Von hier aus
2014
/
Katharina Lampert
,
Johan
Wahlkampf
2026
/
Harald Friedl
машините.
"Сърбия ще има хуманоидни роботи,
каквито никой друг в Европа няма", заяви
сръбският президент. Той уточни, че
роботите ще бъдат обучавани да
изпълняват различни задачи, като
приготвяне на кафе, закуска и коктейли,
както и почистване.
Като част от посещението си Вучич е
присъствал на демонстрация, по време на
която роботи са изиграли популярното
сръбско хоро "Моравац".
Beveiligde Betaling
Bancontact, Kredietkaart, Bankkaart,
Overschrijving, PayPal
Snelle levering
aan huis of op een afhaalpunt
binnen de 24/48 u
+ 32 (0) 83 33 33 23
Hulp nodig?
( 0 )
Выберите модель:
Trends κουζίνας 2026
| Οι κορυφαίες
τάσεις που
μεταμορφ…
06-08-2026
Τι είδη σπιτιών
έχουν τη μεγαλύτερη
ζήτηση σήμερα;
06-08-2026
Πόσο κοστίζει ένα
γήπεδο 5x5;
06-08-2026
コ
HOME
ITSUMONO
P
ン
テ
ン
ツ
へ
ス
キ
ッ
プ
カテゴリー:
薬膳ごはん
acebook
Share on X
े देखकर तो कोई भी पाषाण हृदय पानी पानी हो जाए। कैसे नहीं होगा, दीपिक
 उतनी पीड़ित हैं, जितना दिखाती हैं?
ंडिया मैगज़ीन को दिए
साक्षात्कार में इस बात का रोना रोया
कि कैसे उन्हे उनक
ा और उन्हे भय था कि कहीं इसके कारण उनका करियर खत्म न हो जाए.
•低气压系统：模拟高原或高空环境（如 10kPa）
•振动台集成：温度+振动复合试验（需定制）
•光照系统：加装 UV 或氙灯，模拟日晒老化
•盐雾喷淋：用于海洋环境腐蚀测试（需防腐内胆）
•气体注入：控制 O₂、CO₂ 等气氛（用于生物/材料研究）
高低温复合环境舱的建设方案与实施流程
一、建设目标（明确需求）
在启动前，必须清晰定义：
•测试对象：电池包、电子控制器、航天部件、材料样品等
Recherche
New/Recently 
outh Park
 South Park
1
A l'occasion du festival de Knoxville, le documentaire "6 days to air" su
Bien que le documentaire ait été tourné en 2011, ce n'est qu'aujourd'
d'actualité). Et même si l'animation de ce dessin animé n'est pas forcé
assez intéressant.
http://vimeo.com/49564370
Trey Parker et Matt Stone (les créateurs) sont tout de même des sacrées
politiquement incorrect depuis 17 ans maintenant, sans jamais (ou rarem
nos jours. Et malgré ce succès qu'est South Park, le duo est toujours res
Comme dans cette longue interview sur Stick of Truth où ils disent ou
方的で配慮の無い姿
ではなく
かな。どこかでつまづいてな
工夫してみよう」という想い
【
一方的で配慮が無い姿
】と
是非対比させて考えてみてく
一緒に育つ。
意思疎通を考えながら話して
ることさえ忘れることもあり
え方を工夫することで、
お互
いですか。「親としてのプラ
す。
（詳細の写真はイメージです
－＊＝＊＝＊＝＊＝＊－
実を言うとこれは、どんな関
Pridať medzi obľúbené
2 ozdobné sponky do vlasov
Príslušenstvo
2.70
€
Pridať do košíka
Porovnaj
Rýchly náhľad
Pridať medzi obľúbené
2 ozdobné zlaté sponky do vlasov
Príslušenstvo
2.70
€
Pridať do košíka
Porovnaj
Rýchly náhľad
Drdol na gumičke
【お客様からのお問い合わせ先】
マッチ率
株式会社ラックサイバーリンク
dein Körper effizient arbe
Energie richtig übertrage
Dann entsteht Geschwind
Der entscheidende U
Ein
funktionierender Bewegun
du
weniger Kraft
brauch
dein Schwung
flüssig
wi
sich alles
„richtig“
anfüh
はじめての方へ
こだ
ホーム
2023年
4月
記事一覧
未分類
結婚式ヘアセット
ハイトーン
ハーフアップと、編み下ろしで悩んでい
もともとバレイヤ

========================================

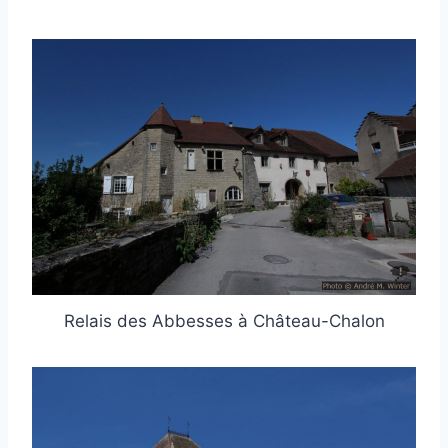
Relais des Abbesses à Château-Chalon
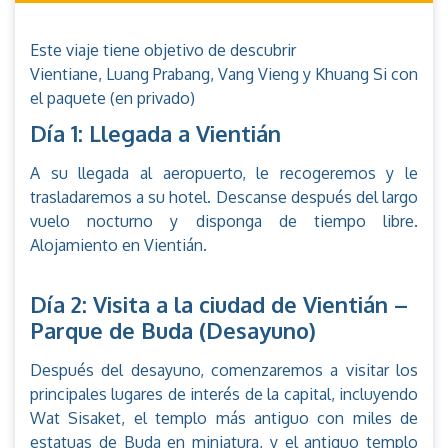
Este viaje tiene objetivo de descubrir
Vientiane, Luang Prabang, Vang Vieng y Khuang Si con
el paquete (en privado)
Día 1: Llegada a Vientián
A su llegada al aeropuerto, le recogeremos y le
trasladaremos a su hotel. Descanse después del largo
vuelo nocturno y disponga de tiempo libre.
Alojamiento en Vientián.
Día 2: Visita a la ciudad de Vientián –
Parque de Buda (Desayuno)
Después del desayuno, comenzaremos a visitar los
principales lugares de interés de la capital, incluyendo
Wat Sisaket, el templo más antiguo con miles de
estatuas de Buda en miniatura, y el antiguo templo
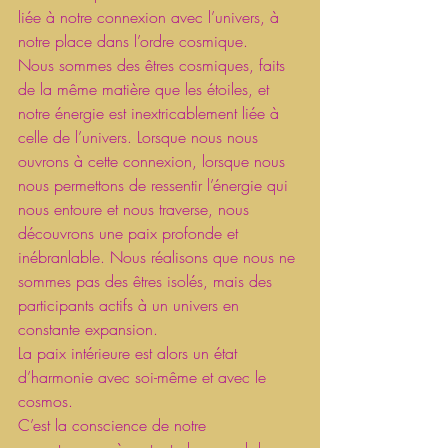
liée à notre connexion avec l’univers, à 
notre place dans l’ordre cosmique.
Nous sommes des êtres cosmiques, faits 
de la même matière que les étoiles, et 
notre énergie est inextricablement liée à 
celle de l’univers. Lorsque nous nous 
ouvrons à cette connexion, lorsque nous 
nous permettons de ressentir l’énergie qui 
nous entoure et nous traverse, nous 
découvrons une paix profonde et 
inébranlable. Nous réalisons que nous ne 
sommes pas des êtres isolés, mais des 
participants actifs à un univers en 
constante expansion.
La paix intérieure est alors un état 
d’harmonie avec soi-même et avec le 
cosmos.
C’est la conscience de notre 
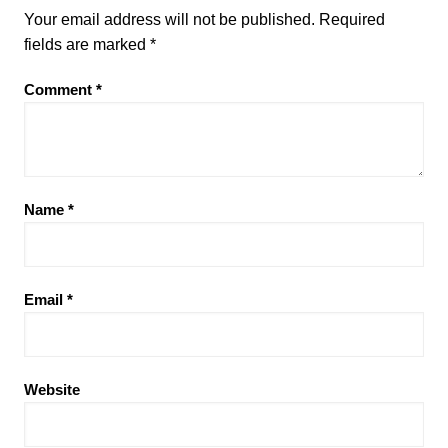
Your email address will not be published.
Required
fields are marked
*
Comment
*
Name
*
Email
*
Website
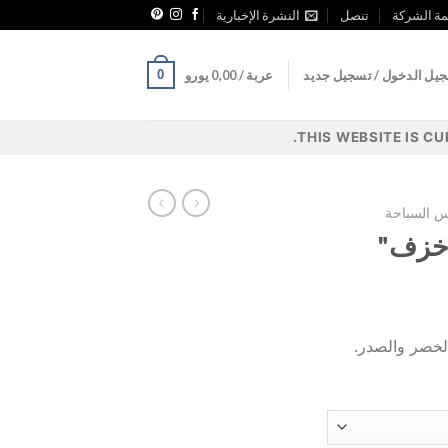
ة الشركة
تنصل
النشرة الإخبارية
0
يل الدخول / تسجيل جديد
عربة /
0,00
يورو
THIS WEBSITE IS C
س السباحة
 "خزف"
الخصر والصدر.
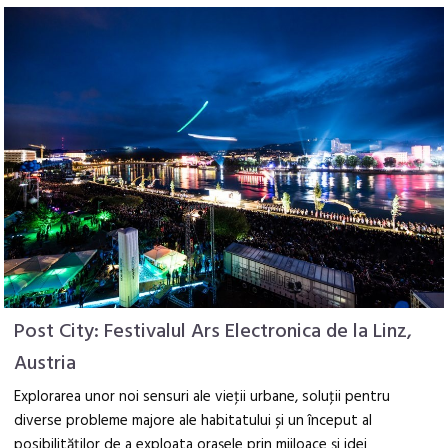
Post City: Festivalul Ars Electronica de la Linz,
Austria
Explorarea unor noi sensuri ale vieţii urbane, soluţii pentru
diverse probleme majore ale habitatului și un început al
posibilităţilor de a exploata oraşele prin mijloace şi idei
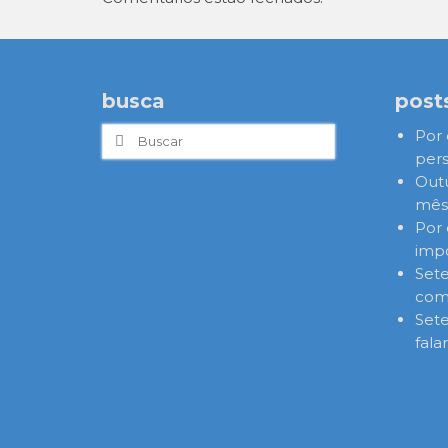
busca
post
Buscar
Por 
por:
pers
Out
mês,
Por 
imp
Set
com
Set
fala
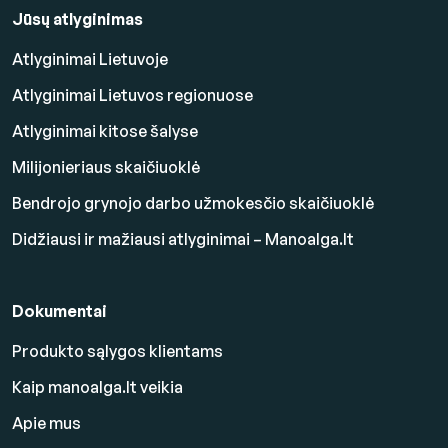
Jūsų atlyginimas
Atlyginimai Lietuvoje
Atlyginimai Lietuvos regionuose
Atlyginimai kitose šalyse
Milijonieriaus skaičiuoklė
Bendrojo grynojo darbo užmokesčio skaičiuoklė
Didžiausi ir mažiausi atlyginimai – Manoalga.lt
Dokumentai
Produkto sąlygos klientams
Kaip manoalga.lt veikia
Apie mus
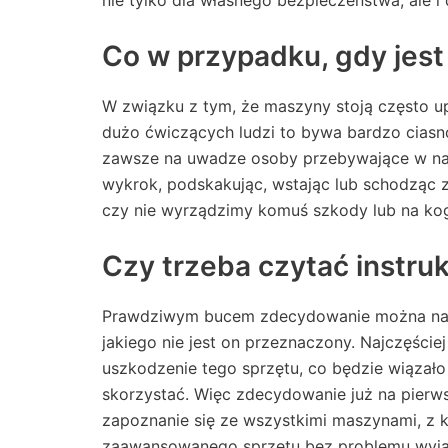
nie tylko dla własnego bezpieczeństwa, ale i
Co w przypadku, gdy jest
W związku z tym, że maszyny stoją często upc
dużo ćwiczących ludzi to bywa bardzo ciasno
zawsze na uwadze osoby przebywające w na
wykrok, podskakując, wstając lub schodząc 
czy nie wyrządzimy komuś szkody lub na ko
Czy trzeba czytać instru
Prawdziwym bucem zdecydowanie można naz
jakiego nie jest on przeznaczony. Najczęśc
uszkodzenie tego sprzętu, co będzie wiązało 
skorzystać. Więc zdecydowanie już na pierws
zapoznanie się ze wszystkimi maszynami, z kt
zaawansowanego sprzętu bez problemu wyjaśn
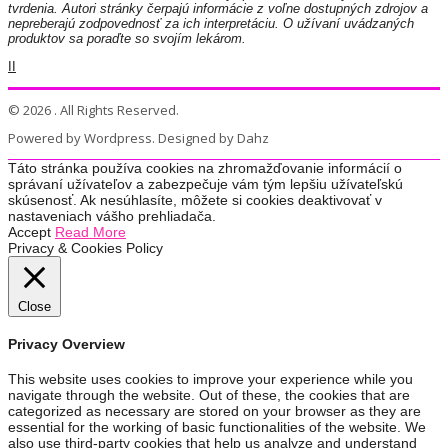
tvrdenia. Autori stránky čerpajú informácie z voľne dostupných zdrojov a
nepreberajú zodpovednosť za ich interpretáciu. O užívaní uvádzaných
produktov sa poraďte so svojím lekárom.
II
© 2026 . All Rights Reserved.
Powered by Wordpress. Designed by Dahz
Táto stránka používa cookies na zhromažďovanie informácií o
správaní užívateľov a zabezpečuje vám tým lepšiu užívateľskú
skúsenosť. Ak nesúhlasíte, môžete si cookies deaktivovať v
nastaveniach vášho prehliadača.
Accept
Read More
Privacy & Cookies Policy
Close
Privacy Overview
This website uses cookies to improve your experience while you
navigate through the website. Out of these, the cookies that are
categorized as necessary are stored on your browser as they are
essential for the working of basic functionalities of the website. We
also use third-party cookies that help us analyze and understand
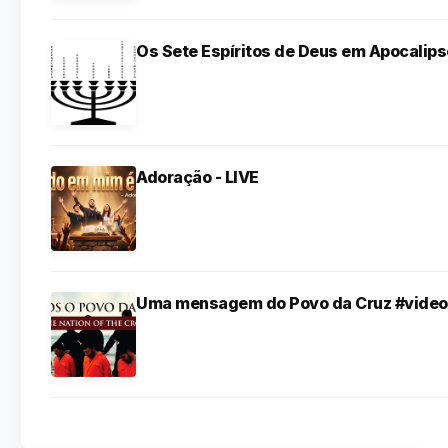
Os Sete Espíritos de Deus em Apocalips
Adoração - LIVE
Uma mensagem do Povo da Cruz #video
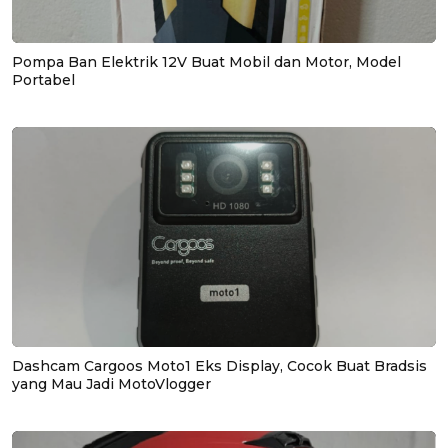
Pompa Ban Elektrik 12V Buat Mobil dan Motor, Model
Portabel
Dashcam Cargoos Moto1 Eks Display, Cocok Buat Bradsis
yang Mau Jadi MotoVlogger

========================================

BRIEF
Within the listing above, find the line containing "Táto stránka používa" and the line containing "yang Mau Jadi MotoVlogger". Transcribe them and everything between them exactly, leaving out the pictures.

RESPONSE TO THE TASK
Táto stránka používa cookies na zhromažďovanie informácií o
správaní užívateľov a zabezpečuje vám tým lepšiu užívateľskú
skúsenosť. Ak nesúhlasíte, môžete si cookies deaktivovať v
nastaveniach vášho prehliadača.
Accept
Read More
Privacy & Cookies Policy
Close
Privacy Overview
This website uses cookies to improve your experience while you
navigate through the website. Out of these, the cookies that are
categorized as necessary are stored on your browser as they are
essential for the working of basic functionalities of the website. We
also use third-party cookies that help us analyze and understand
Os Sete Espíritos de Deus em Apocalips
Adoração - LIVE
Uma mensagem do Povo da Cruz #video
Pompa Ban Elektrik 12V Buat Mobil dan Motor, Model
Portabel
Dashcam Cargoos Moto1 Eks Display, Cocok Buat Bradsis
yang Mau Jadi MotoVlogger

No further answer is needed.